Madam, said Sir Bors, I pray you say ye not so, for wit
you well I may not hear such language of him.  Why Sir
Bors, said she, should I not call him traitor when he bare
the red sleeve upon his head at Winchester, at the great
jousts?  Madam, said Sir Bors, that sleeve-bearing
repenteth me sore, but I dare say he did it to none evil
intent, but for this cause he bare the red sleeve that none
of his blood should know him.  For or then we, nor none of
us all, never knew that ever he bare token or sign of maid,
lady, ne gentlewoman.  Fie on him, said the queen, yet
for all his pride and bobaunce there ye proved yourself his
better.  Nay madam, say ye never more so, for he beat
me and my fellows, and might have slain us an he had
would.  Fie on him, said the queen, for I heard Sir
Gawaine say before my lord Arthur that it were marvel to
tell the great love that is between the Fair Maiden of
Astolat and him.  Madam, said Sir Bors, I may not warn
Sir Gawaine to say what it pleased him; but I dare say,
as for my lord, Sir Launcelot, that he loveth no lady,
gentlewoman, nor maid, but all he loveth in like much.
And therefore madam, said Sir Bors, ye may say what
ye will, but wit ye well I will haste me to seek him, and
find him wheresomever he be, and God send me good
tidings of him.  And so leave we them there, and speak
we of Sir Launcelot that lay in great peril.

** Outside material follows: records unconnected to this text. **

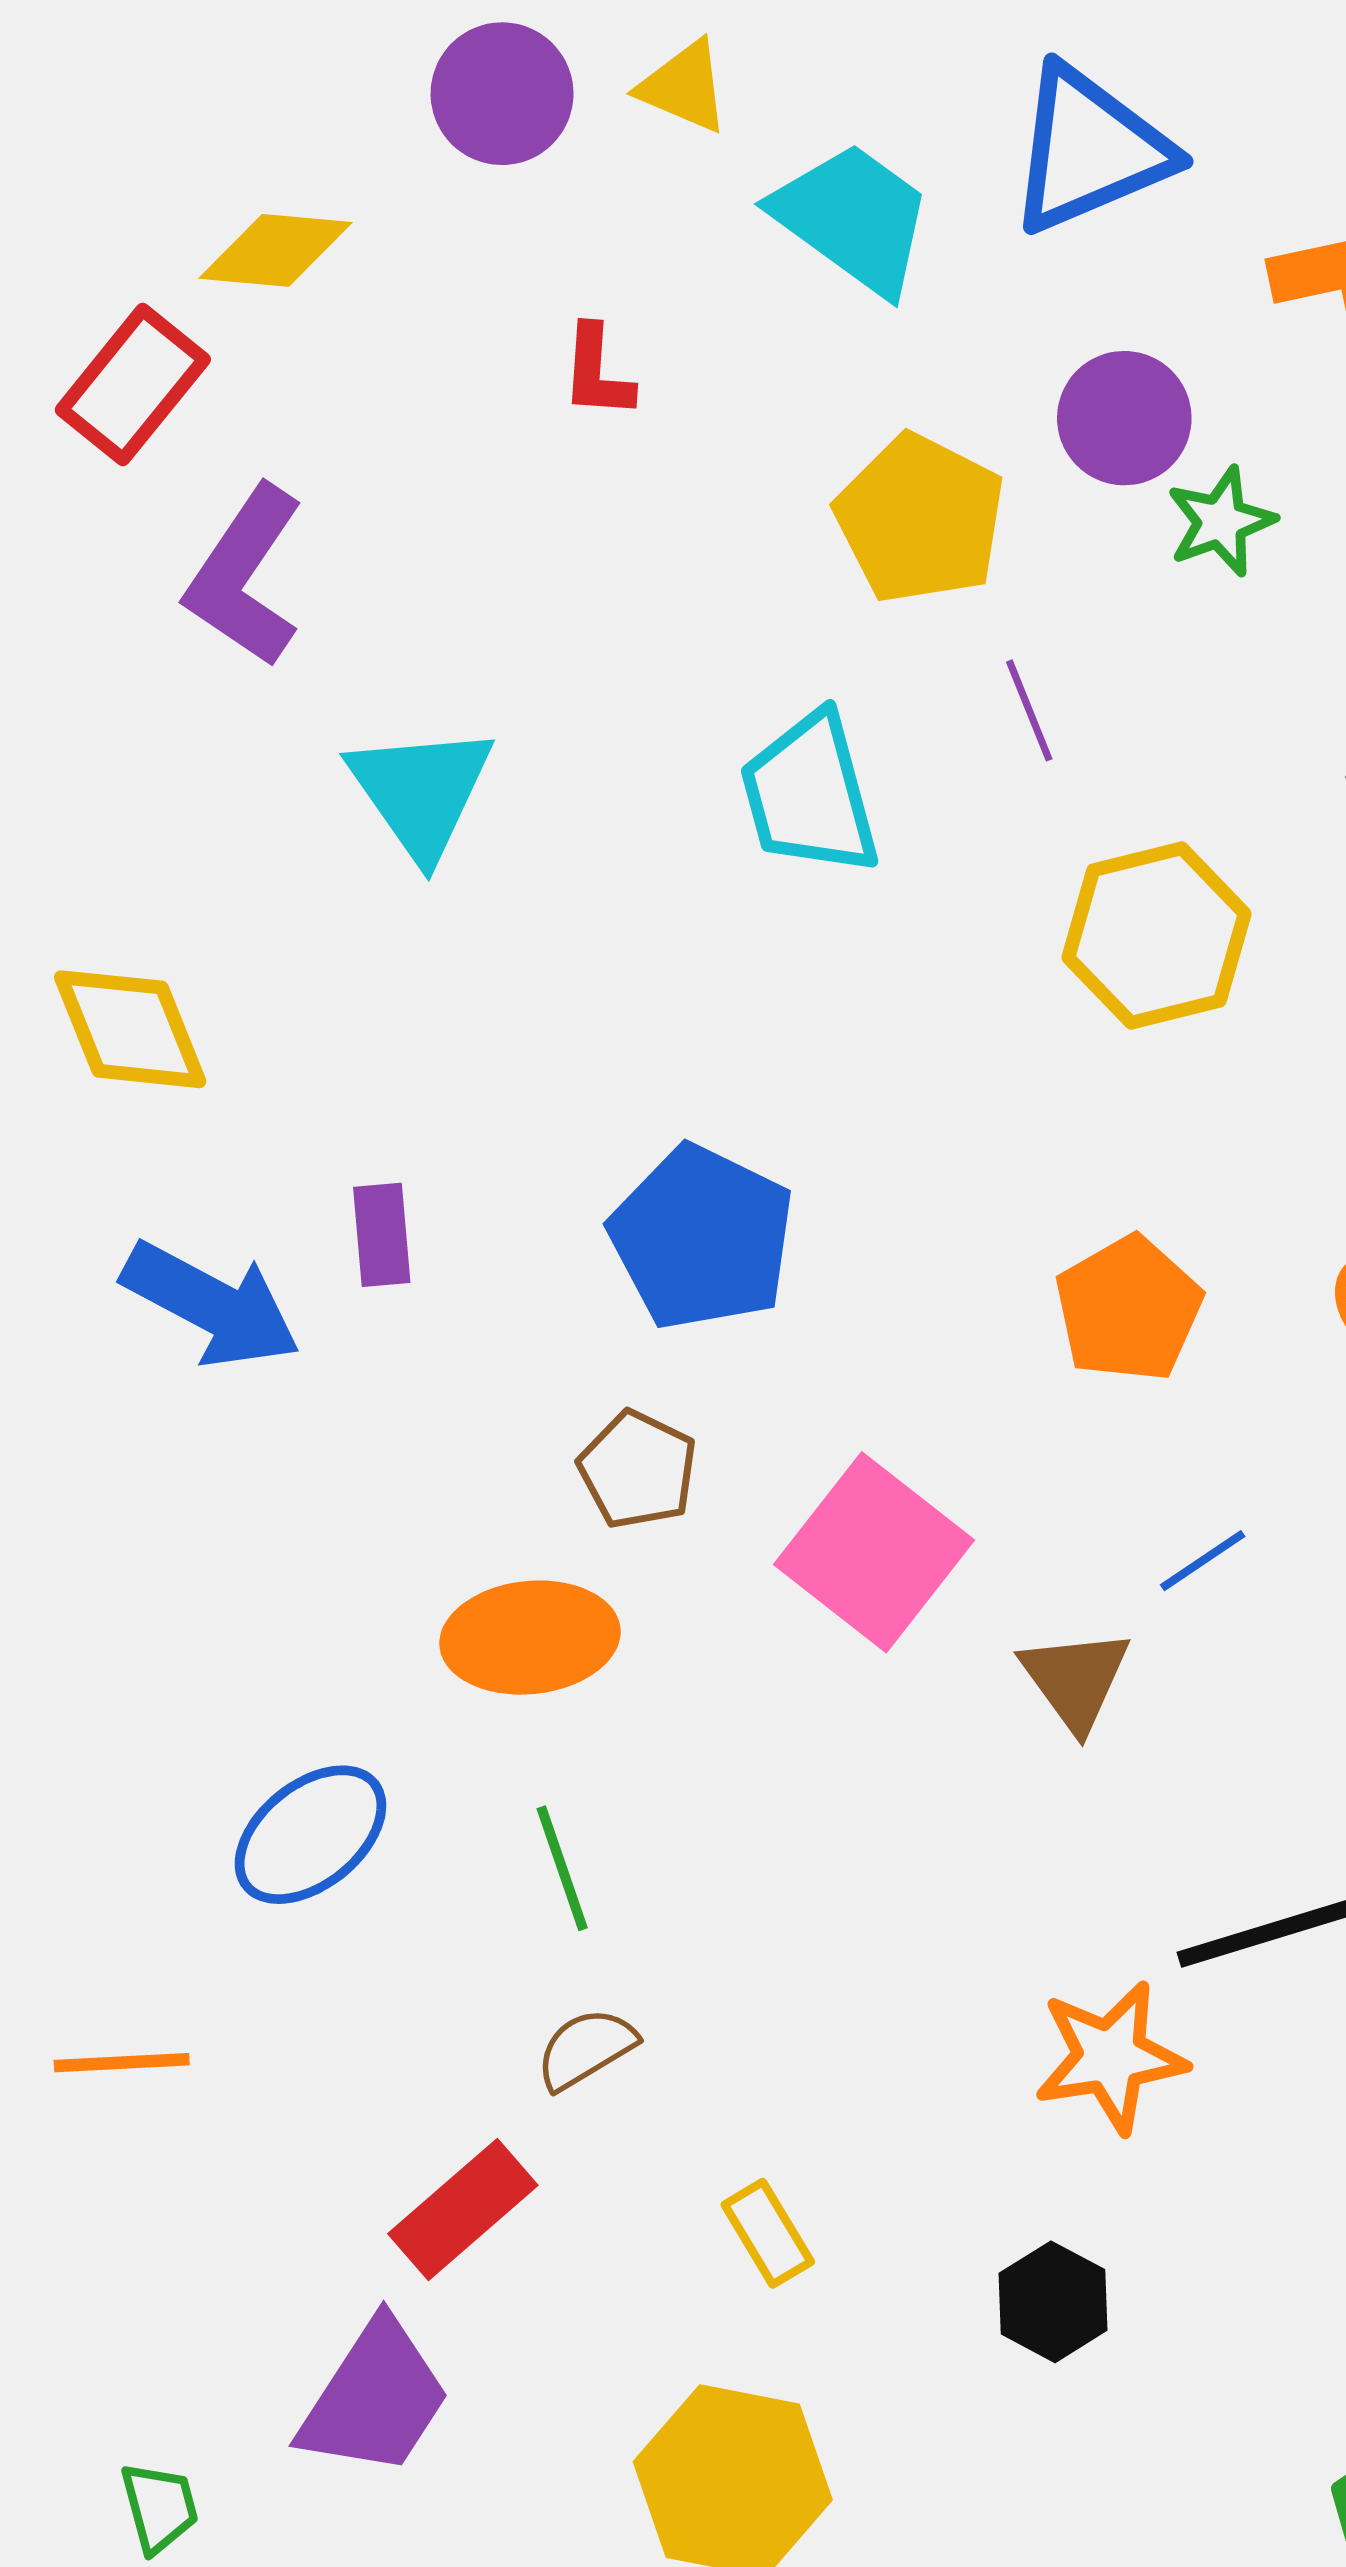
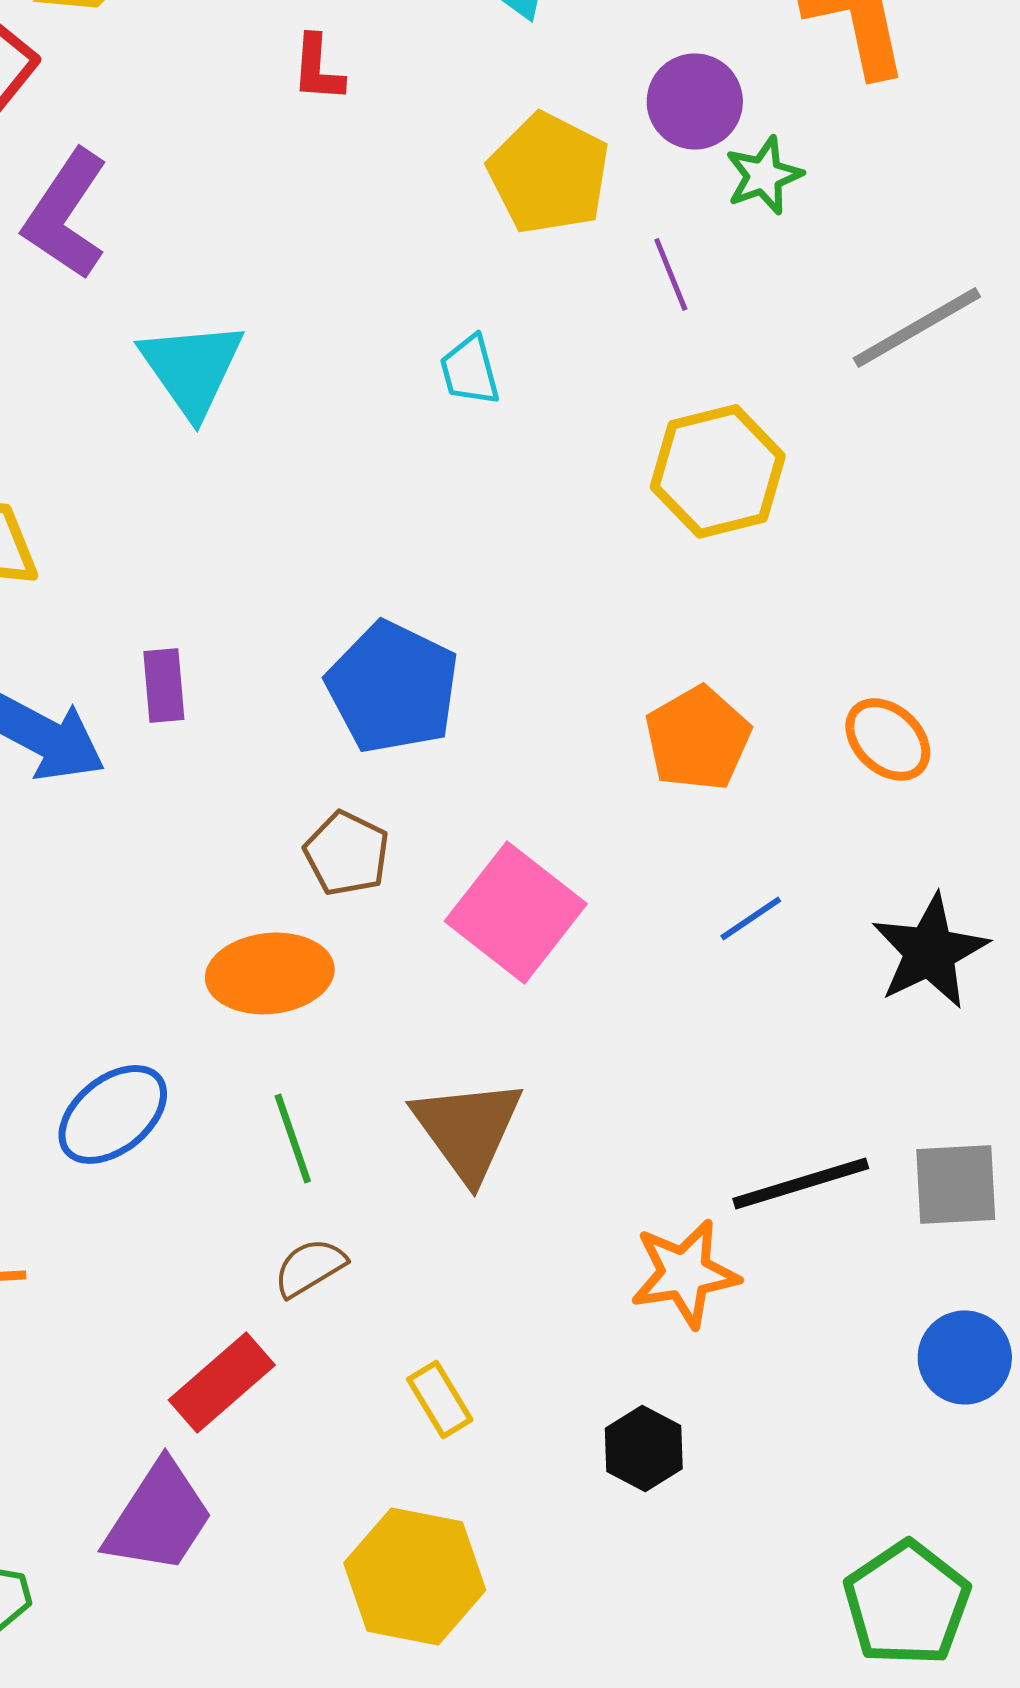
purple line: (1029, 710) -> (671, 274), moved
cyan trapezoid: (810, 794) -> (470, 370), size x0.6
brown triangle: (1075, 1679) -> (468, 1129), moved, size x1.4

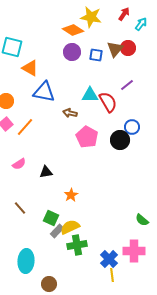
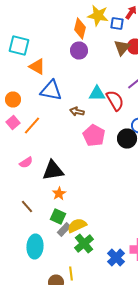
orange diamond: (73, 30) -> (80, 28), turned 70
blue square: (96, 55) -> (117, 24), moved
black triangle: (46, 172) -> (53, 170), size x1.6
orange star: (71, 195) -> (59, 194), moved
green cross: (77, 245) -> (84, 244), turned -30
cyan ellipse: (26, 261) -> (35, 246), moved
yellow line: (112, 275) -> (71, 274), moved

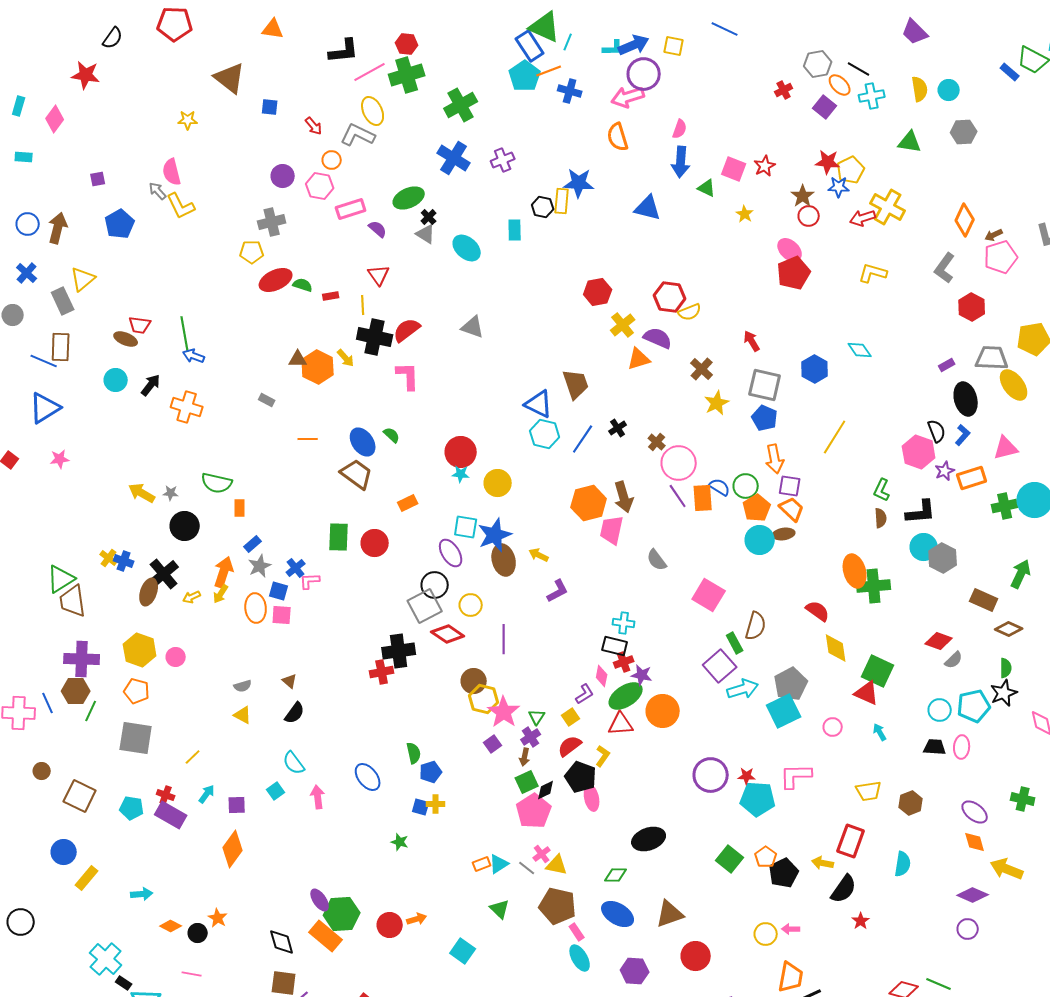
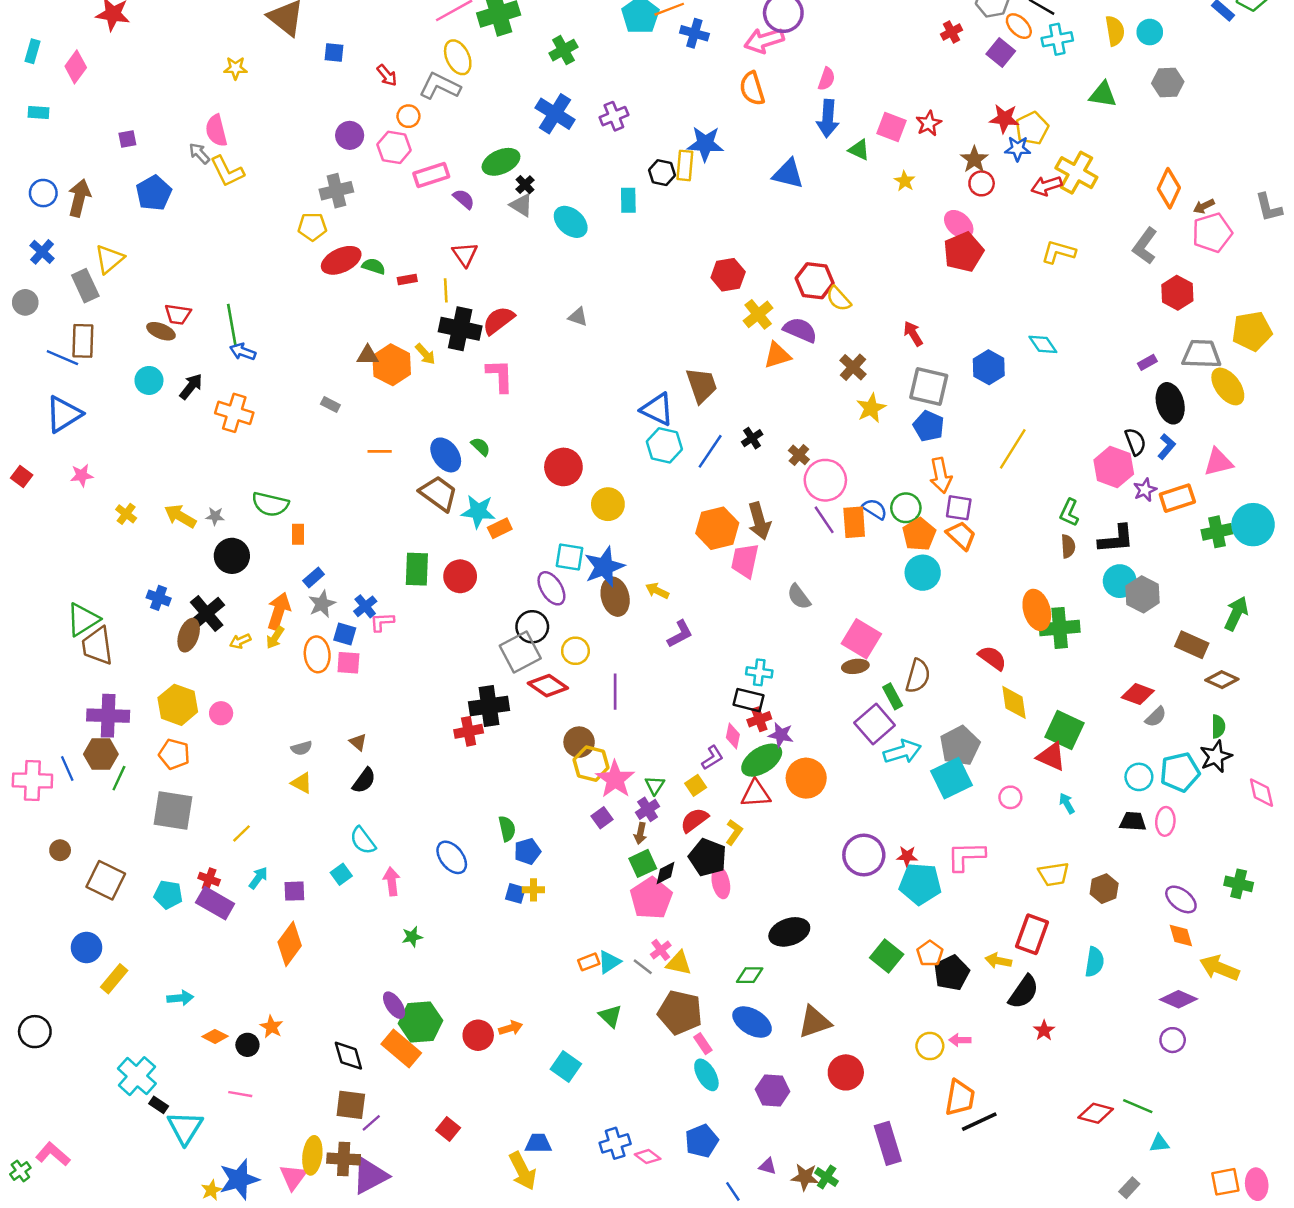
green cross: (461, 105) -> (563, 50), size x0.7
yellow semicircle: (690, 312) -> (839, 299), turned 70
gray triangle: (473, 327) -> (578, 317), size x0.7
cyan star: (461, 474) -> (478, 511), moved, size x1.6
brown ellipse: (784, 534) -> (855, 666), moved
yellow cross: (109, 558) -> (126, 514), moved
green star: (400, 842) -> (412, 937), moved, turned -30

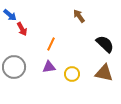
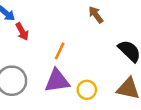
purple triangle: (49, 67) -> (57, 81), size x1.5

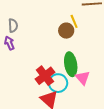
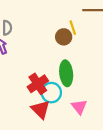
pink triangle: (83, 78) -> (79, 107), moved

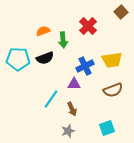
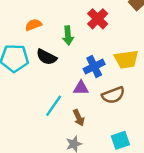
orange semicircle: (43, 31) -> (33, 25), moved
black semicircle: (45, 58) -> (46, 57), turned 48
brown semicircle: (113, 90) -> (113, 95), moved

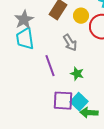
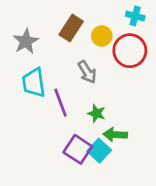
cyan trapezoid: (25, 39) -> (34, 83), moved
purple square: (63, 101) -> (78, 149), turned 30
green arrow: (89, 113) -> (115, 135), moved

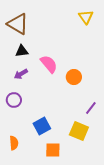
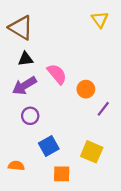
purple arrow: (21, 74) -> (24, 86), size x1.5
purple circle: (14, 100) -> (30, 116), moved
purple line: (91, 108) -> (103, 109), moved
orange semicircle: (14, 143) -> (16, 166), turned -80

So as fair Elaine came to Winchester she sought there
all about, and by fortune Sir Lavaine was ridden to play
him, to enchafe his horse.  And anon as Elaine saw him
she knew him, and then she cried aloud until him.  And
when he heard her anon he came to her, and then she asked
her brother how did my lord, Sir Launcelot.  Who told
you, sister, that my lord's name was Sir Launcelot?  Then
she told him how Sir Gawaine by his shield knew him.
So they rode together till that they came to the hermitage,
and anon she alighted.

So Sir Lavaine brought her in to Sir Launcelot; and
when she saw him lie so sick and pale in his bed she might
not speak, but suddenly she fell to the earth down suddenly
in a swoon, and there she lay a great while.  And when
she was relieved, she shrieked and said:  My lord, Sir
Launcelot, alas why be ye in this plight? and then she
swooned again.  And then Sir Launcelot prayed Sir
Lavaine to take her up:  And bring her to me.  And
when she came to herself Sir Launcelot kissed her, and
said:  Fair maiden, why fare ye thus? ye put me to pain;
wherefore make ye no more such cheer, for an ye be come
to comfort me ye be right welcome; and of this little hurt
that I have I shall be right hastily whole by the grace of
God.  But I marvel, said Sir Launcelot, who told you my
name?  Then the fair maiden told him all how Sir
Gawaine was lodged with her father:  And there by your
shield he discovered your name.  Alas, said Sir Launcelot,
that me repenteth that my name is known, for I am sure
it will turn unto anger.  And then Sir Launcelot compassed
in his mind that Sir Gawaine would tell Queen
Guenever how he bare the red sleeve, and for whom; that
he wist well would turn into great anger.

So this maiden Elaine never went from Sir Launcelot,
but watched him day and night, and did such attendance
to him, that the French book saith there was never woman
did more kindlier for man than she.  Then Sir Launcelot
prayed Sir Lavaine to make aspies in Winchester for Sir
Bors if he came there, and told him by what tokens he
should know him, by a wound in his forehead.  For well
I am sure, said Sir Launcelot, that Sir Bors will seek me,
for he is the same good knight that hurt me.